GIVEN DATA section start

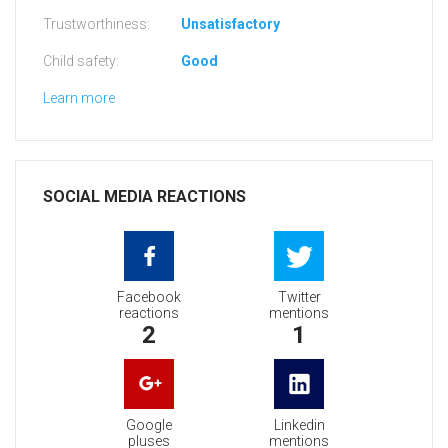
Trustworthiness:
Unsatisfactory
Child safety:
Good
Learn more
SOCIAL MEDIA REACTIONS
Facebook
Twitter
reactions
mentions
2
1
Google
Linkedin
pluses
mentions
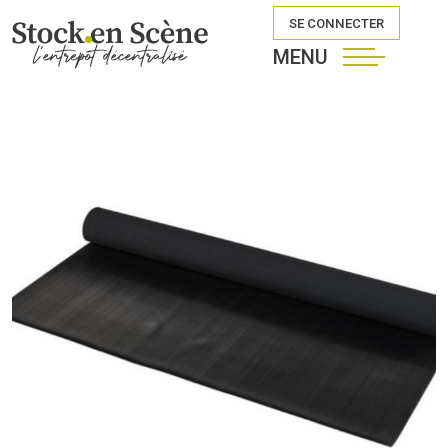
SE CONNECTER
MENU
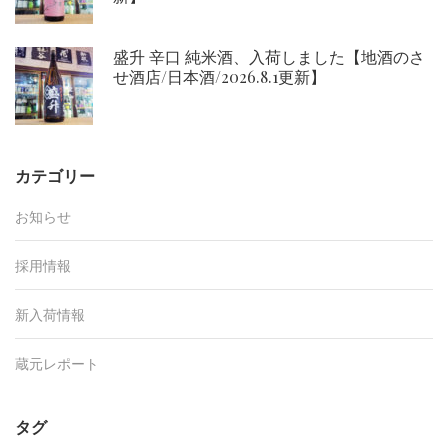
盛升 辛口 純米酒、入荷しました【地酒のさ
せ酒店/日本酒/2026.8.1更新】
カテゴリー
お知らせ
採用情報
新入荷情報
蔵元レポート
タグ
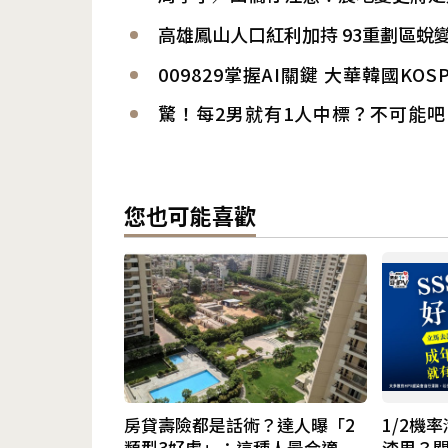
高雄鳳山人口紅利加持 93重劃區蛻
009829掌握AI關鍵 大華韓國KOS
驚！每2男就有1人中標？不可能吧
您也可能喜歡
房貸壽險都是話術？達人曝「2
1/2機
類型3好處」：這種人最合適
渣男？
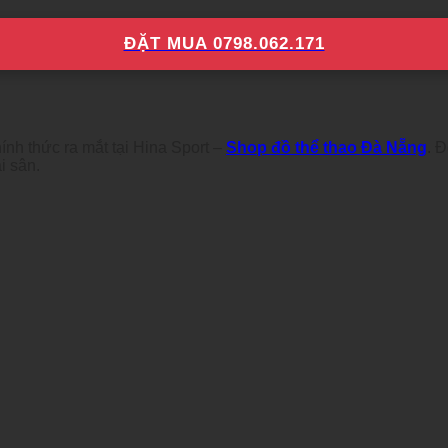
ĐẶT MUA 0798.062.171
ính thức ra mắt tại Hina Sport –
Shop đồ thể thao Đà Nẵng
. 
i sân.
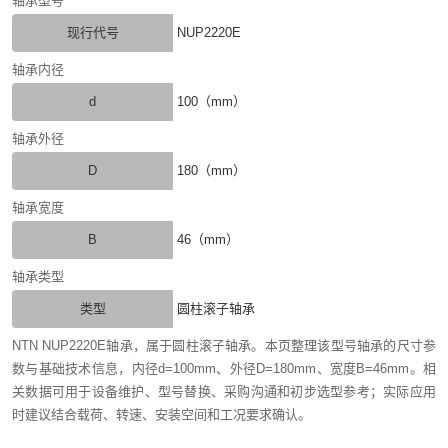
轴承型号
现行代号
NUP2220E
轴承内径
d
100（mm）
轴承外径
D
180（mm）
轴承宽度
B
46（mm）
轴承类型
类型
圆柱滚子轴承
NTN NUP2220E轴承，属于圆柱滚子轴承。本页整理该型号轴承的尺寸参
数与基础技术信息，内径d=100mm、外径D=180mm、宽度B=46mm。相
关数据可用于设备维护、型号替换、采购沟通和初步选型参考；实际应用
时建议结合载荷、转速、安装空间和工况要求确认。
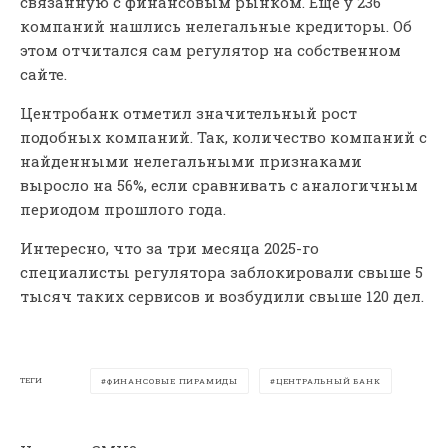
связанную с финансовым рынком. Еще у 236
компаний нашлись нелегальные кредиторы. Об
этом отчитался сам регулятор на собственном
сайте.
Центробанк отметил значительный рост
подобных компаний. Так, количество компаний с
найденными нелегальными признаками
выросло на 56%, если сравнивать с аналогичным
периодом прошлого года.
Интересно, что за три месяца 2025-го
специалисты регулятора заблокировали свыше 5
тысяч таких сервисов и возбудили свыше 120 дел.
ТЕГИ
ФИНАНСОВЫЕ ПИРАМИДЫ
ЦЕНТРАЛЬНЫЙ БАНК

GIVEN DATA section end

▶ **WHAT IS BEING ASKED**
Lines containing the word "компаний": how many are there in the data above? Reply with only that number.

▶ **ANSWER TO THIS TASK**
2